Search
Question: why genefilter does not work for me ?
0
3.4 years ago by
Nemo80
India
Nemo80 wrote:

I tried to filter out those genes which do not express by gene filter method as follows:

f1 <- pOverA(0.25, 3.5)

ffun1 <- filterfun(f1)

flrGene <- genefilter(data,ffun1)

sum(flrGene)

Then it gives me zero , why ? means I should keep all the genes ? is there any other method to remove those genes with very low expression over samples ?

modified 3.4 years ago • written 3.4 years ago by Nemo80
1
3.4 years ago by
United States
James W. MacDonald46k wrote:

That actually means you should eliminate all genes, as none have more than 25% > 3.5. But this seems really weird to me, so you will have to tell us more, like what these data are, how you generated your 'data' object (bad object name, btw, as there is a function called 'data' as well that you are masking), etc. You should also show us what you get for

head(data)

or

head(exprs(data))

if data is an ExpressionSet.

@James W. MacDonald In fact, the data is a microarray data consisting of 30000 probes 2000 samples , each row represents a gene (probe) and each column a sample. The data are the log-fold changes. by running the head(data) I get something for example like below (since it is a large data set) I only show few column and few rows

 NAME M1 M2 M3 M4 1007_s_at -0.2815 -0.2032 -0.2539 0.041 1053_at -0.0113 0.0285 -0.0675 0.0048 117_at -0.0448 -0.136 -0.2189 0.0637 121_at -0.081 0.1412 0.0464 -0.018 1255_g_at 0.0486 -0.0239 0.0753 -0.067
1

That's sort of weird, as those are Affy IDs, and Affy IDs are single color. Are these paired samples that you have computed fold changes manually?

Anyway, you don't want to use pOverA() for fold change data, as you will have both positive and negative values. pOverA() is intended for single-color expression values, which are strictly positive, and usually range from say 3 to 14 or so, after taking logs.

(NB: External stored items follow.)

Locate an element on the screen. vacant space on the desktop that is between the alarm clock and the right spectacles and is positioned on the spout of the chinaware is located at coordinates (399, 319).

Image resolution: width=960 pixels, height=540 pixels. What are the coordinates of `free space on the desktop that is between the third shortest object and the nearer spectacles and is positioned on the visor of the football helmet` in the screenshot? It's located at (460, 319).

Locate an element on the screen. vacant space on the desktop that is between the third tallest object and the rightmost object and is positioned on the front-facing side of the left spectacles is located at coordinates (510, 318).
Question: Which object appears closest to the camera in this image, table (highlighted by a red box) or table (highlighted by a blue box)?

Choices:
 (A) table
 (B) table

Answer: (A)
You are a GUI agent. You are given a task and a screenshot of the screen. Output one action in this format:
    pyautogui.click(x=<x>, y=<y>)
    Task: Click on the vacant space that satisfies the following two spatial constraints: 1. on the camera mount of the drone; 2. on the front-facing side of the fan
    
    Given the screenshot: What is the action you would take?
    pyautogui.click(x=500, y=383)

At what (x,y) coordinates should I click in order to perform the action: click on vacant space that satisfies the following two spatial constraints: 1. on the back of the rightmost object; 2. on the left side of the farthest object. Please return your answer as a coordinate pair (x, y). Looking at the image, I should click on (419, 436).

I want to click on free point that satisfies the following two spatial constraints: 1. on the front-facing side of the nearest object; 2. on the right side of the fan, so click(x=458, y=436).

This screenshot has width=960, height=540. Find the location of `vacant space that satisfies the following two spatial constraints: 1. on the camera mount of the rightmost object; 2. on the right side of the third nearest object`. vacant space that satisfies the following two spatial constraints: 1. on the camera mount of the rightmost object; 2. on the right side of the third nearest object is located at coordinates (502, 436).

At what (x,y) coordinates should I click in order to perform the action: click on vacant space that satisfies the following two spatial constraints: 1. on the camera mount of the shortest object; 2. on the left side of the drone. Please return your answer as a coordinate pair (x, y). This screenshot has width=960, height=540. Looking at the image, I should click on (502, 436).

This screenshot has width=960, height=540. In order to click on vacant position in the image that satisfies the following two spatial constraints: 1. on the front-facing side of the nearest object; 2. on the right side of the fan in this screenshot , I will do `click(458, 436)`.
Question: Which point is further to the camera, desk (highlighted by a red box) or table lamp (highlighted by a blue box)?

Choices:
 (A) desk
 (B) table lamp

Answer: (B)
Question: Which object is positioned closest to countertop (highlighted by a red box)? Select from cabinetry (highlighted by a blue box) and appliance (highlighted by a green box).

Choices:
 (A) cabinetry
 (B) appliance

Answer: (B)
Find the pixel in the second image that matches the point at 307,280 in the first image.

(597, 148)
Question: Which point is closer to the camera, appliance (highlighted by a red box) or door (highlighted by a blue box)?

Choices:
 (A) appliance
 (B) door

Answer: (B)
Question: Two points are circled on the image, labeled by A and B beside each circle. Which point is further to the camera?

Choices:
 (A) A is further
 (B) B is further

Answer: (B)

If you want to filter out genes that don't appear to change, you can just define a fold change that you think isn't different from zero, and then do the test:

fc <- 0.3
## this is just a number - you have to choose something reasonable

ind <- rowSums(abs(data) > fc) > 500

## I choose 500, as that is 25% of 2000, which is what you did previously

data.filt <- data[ind,]



@James W. MacDonald what is weird about it?

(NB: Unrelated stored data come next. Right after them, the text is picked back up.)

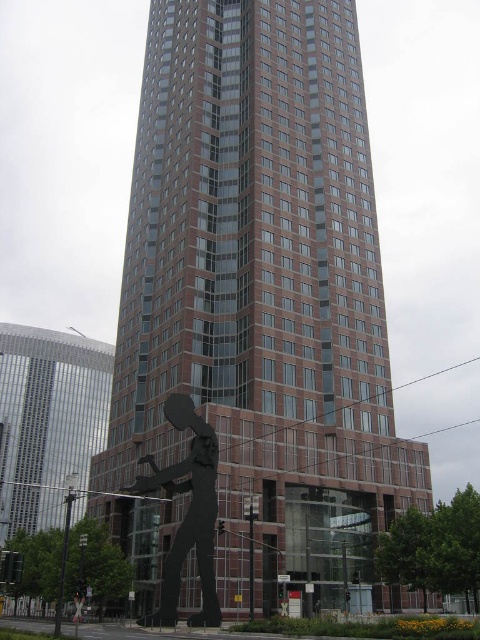 You are an architect evaluating the urban space. The brown brick building at center and the black matte sculpture at lower center are both part of the design. Based on their sizes, which one would dominate the visual focus of the scene?

The brown brick building at center has a larger size compared to the black matte sculpture at lower center, so it would dominate the visual focus of the scene.

You are an architect examining the urban landscape. You notice the brown brick building at center and the black matte sculpture at lower center. Which object is closer to your current position?

The black matte sculpture at lower center is closer to you because the brown brick building at center is further away. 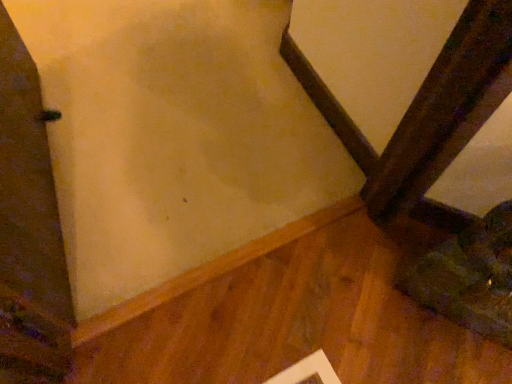 Describe the element at coordinates (307, 371) in the screenshot. I see `white matte paper at lower center` at that location.

You are a GUI agent. You are given a task and a screenshot of the screen. Output one action in this format:
    pyautogui.click(x=<x>, y=<y>)
    Task: Click on the white matte paper at lower center
    The height and width of the screenshot is (384, 512).
    Given the screenshot: What is the action you would take?
    pyautogui.click(x=307, y=371)

Find the location of `white matte paper at lower center`. white matte paper at lower center is located at coordinates (307, 371).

You are for sure right that pOver is for positive ones and your solution is a good idea. Thanks!

What is weird about it is that Affy arrays are single color, meaning you only hybridize one sample to the array. Since there is only one sample per array, the data are not by default a ratio (because a ratio implies two samples, and you only hybed one to the array).

So the fact that you apparently have Affy data, but you also seem to have log ratios is not within my expectation for Affy data. So there is evidently more going on with these data than the run of the mill analysis.

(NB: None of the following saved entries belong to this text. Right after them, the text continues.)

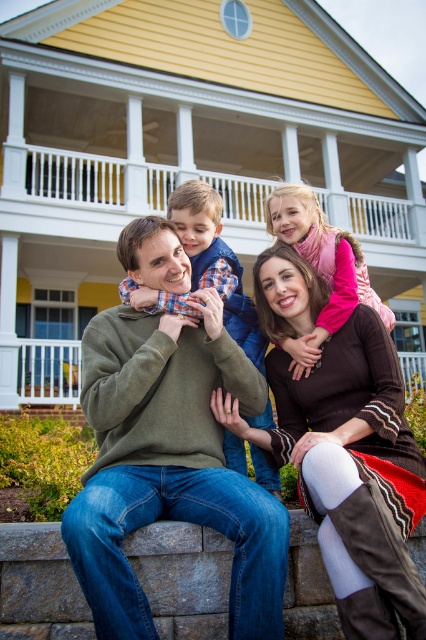 In the scene shown: Between stone ledge at lower center and pink fleece jacket at center, which one appears on the right side from the viewer's perspective?

pink fleece jacket at center

Which of these two, stone ledge at lower center or pink fleece jacket at center, stands taller?

With more height is pink fleece jacket at center.

Is point (39, 534) closer to camera compared to point (374, 292)?

Yes, it is in front of point (374, 292).

I want to click on stone ledge at lower center, so click(x=183, y=577).

Does white wooden railing at upper center have a lesser height compared to plaid shirt at center?

Incorrect, white wooden railing at upper center's height does not fall short of plaid shirt at center's.

Is point (48, 170) closer to camera compared to point (207, 189)?

No, it is behind (207, 189).

The height and width of the screenshot is (640, 426). Identify the location of white wooden railing at upper center. (89, 179).

Looking at this image, between white wooden railing at upper center and pink fleece jacket at center, which one is positioned higher?

white wooden railing at upper center is above.

Does white wooden railing at upper center appear over pink fleece jacket at center?

Indeed, white wooden railing at upper center is positioned over pink fleece jacket at center.

Between point (388, 202) and point (313, 211), which one is positioned behind?

Positioned behind is point (388, 202).

You are a GUI agent. You are given a task and a screenshot of the screen. Output one action in this format:
    pyautogui.click(x=<x>, y=<y>)
    Task: Click on the white wooden railing at upper center
    
    Given the screenshot: What is the action you would take?
    pyautogui.click(x=89, y=179) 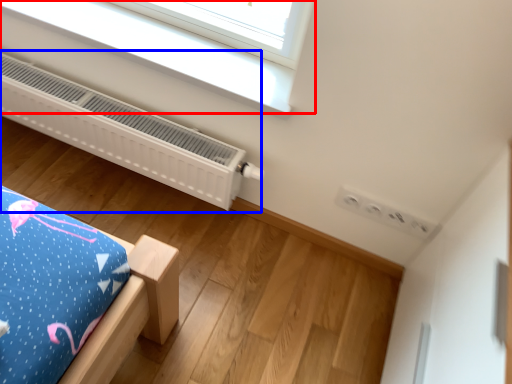 Question: Which object is further to the camera taking this photo, window (highlighted by a red box) or heater (highlighted by a blue box)?

Choices:
 (A) window
 (B) heater

Answer: (B) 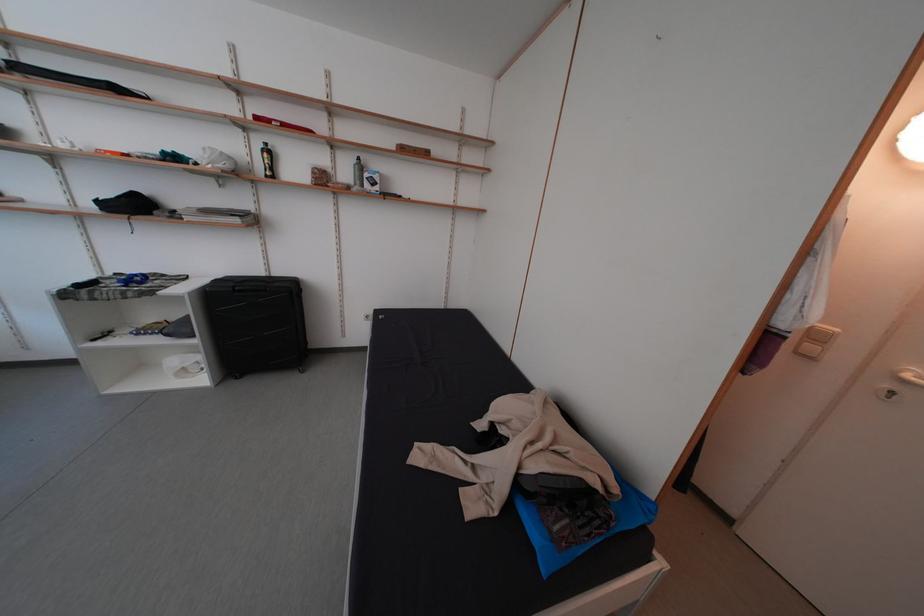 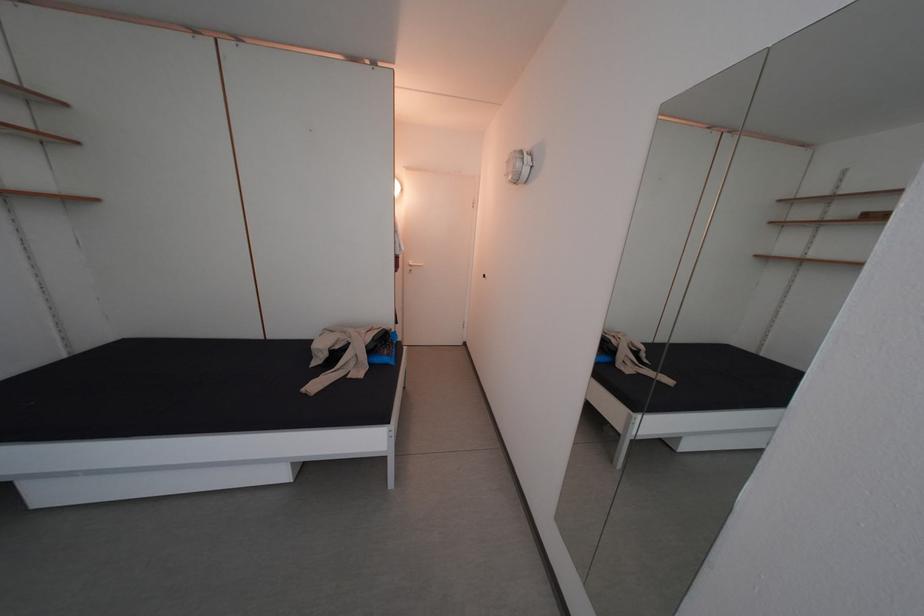 Find the pixel in the second image that matches point (776, 342) in the first image.

(407, 264) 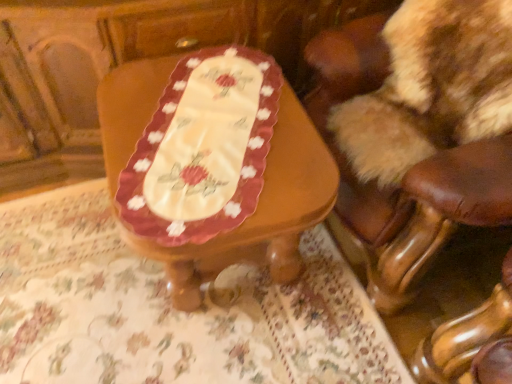 Where is `blank space above beige fabric tablecloth at center (from a real-world perspective)`? The image size is (512, 384). blank space above beige fabric tablecloth at center (from a real-world perspective) is located at coordinates (216, 299). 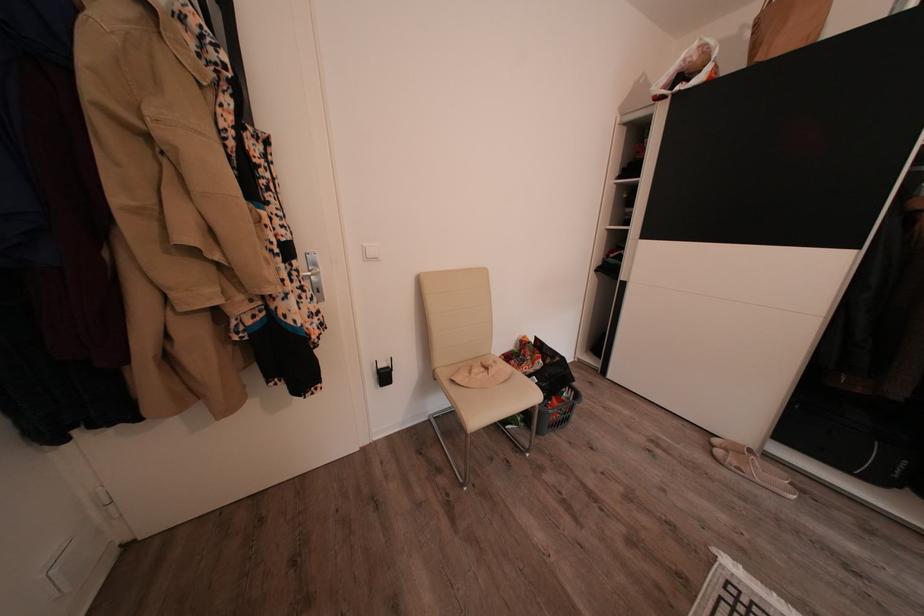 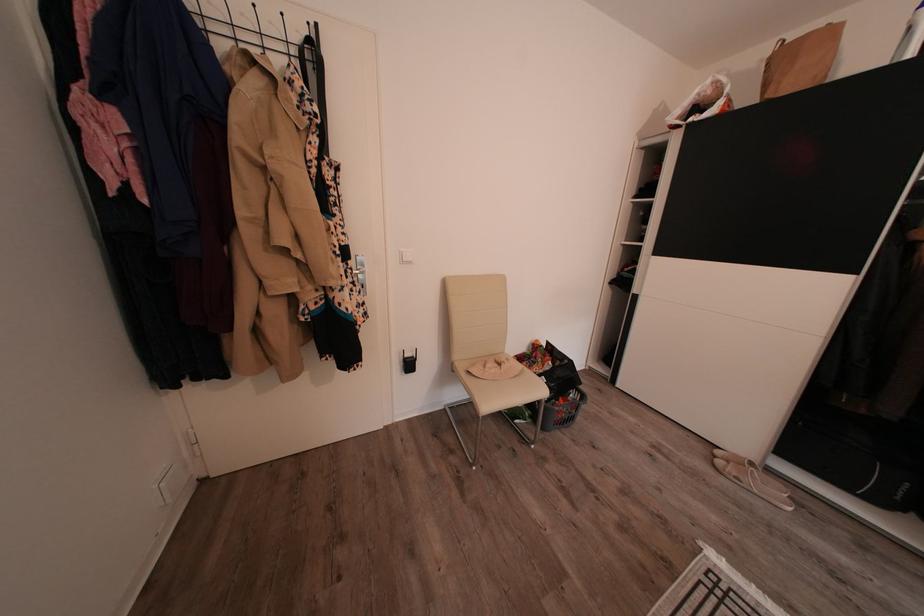 In the second image, find the point that corresponds to [306,276] in the first image.

(359, 274)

@James W. MacDonald what is your suggestion? do you have any reference for it ?

By the way, by setting fc to 0.2, I removed over 20000 of genes, do you think it is a good approach to get raid of the genes which do not highly expressed ?

I have over 5 cell informations, should i keep the same selected genes and discard the other genes ? if so, how should I do it ?

I'm not sure what you are asking here. In addition, as I already mentioned, these data do not fulfill my expectations for Affy data, and I have no idea why you have log ratios rather than log expression values.

I am very hesitant to give any analysis advice as a general rule, and in this case that goes double since I really have no idea about these data, nor what you are trying to do. I would highly recommend that you find a local statistician to help you with this analysis, especially if you are trying to do real science rather than just practicing.